Ahead of this Sunday’s International Day of Happiness, we look at whether the secret to happiness actually lies with science.

The Science of Happiness

From an evolutionary standpoint, our bodies are designed to release happy-making hormones and monoamines when all is well. Similarly, unhappiness may be experienced when neurological imbalances occur.

With the chemicals in our body so finely balanced, the rigors of day-to-day life can have a huge impact on our state of happiness, as lifestyles lead to the constant ebb and flow of hormones.

Stress

One way the human body has failed to adapt is recognising the difference between paper tigers (a piece of paperwork) and actual tigers (a predator). As a result, the human body tends to overreact to stressors by inducing a ‘fight or flight’ response. In other words, many people feel excessively agitated and unnerved by events that, although often serious, are not immediately life-threatening.

Stress causes the body to experience a huge surge in hormones such as adrenaline and cortisol to prepare for a life or death situation – even when there is no genuine danger to life.

Menstrual cycle

The rise and fall in levels of progesterone and oestrogen produce the changes in women’s bodies during the menstrual cycle. In turn this fluctuation in hormones can also cause low mood and changes in appetite, which can lead to side effects such as depression and weight gain.

Neurotransmitters help regulate our mood. Two of which, GABA and endorphins, are very important in this process. Fluctuating levels in both of these chemicals can result in anxiety, irritability and tension. GABA helps promote feelings of calmness while endorphins are vital in helping us experience pleasure and pain.

Self-Esteem

Self-esteem can have a very significant bearing on happiness. Body image, mood, confidence and a sense of self worth all play an important role in our general contentment in life, but it often doesn’t take much to send this off course.

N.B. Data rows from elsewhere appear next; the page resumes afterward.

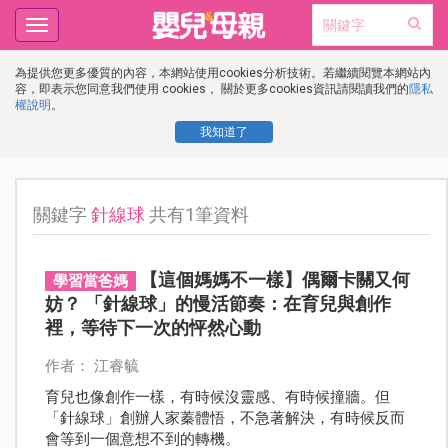
Toggle
navigation
為提供您更多優質的內容，本網站使用cookies分析技術。若繼續閱覽本網站內
容，即表示您同意我們使用 cookies， 關於更多cookies資訊請閱讀我們的
隱私
權說明
。
我知道了
關鍵字
針線球
共有1筆資料
【這個媽媽不一樣】偶爾卡關又何
學習當爸媽
妨？ 「針線球」的慢活節奏：在育兒與創作
裡，等待下一次的怦然心動
作者： 江睿毓
育兒也像創作一樣，有時候沒靈感、有時候撞牆。但
「針線球」創辦人家蓁體悟，不急著解決，有時候反而
會等到一個意想不到的轉機。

Research from the University of Michigan has shown that the greatest indicator of human satisfaction is satisfaction in the self. As a result, unhappy people often have low self-esteem. Those with low self-esteem are more likely to turn to outside sources for happiness and therefore are more susceptible to substance abuse, anxiety and depression.

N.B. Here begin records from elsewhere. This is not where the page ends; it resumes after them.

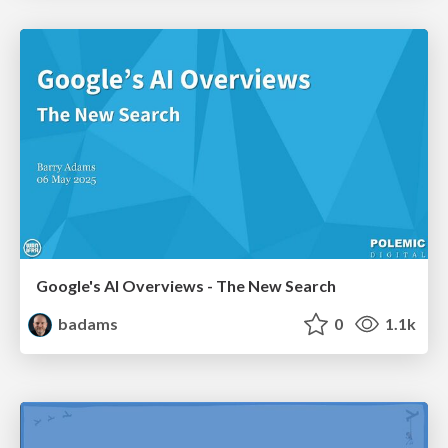
Google's AI Overviews - The New Search
badams
0
1.1k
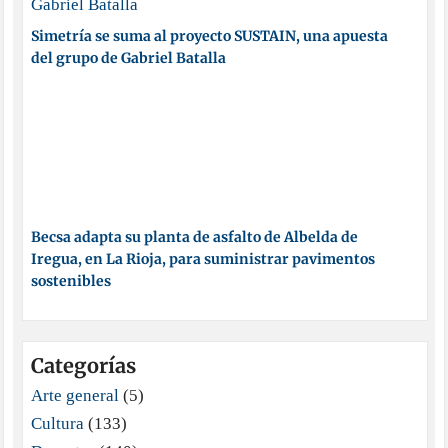
Simetría se suma al proyecto SUSTAIN, una apuesta
del grupo de Gabriel Batalla
Becsa adapta su planta de asfalto de Albelda de
Iregua, en La Rioja, para suministrar pavimentos
sostenibles
Categorías
Arte general
(5)
Cultura
(133)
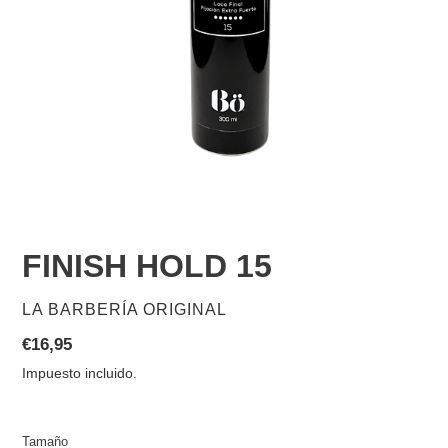
FINISH HOLD 15
PROVEEDOR
LA BARBERÍA ORIGINAL
Precio
€16,95
habitual
Impuesto incluido.
Tamaño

Just a few physical issues that can impact on self-esteem include weight issues and even concerns over unwanted facial hair.

Seek Hormones not Happiness

The monoamine neurotransmitter serotonin is known to contribute to feelings of happiness and wellbeing. Research has shown that those with depression have a deficit of serotonin.

Levels of serotonin can be boosted by taking part in activities that make you happy, such as reading a book or eating chocolate as a treat. If in doubt, strenuous exercise is also known to boost serotonin, so a gym session or sex with a trusted partner is also a sure way to promote wellbeing.

Endorphins are also hormones considered to be key to happiness. Most commonly known as the chemicals released during exercise, endorphins are released when the heart rate rises, particularly during sexual intercourse.

If you have heard of the phrase ‘runners high’, you will also know that heading out for a job can bring on a feeling of euphoria. The after-effect of exercise is a flood of endorphins that make us feel a hormonal hight that can be as intoxicating as many drugs. This is because endorphins resemble the chemical structure of opiates, which is why exercise is commonly prescribed to recovering drug addicts as a source of stimulation and a way to access a similar sense of euphoria.

Oxytocin is a hormone released when we cuddle. It is a bonding hormone considered to be crucial in maintaining feelings of contentment. It doesn't just work amongst humans either, research shows that cuddling a pet is just as effective in the production of oxytocin.

To ensure a happy and healthy self we must try to boost the production of those happy hormones; adrenaline, endorphins, GABA and oxytocin. Regular exercise, restful sleep, thinking positively and practicing self-care, are all ways to help us maintain a healthy hormone balance.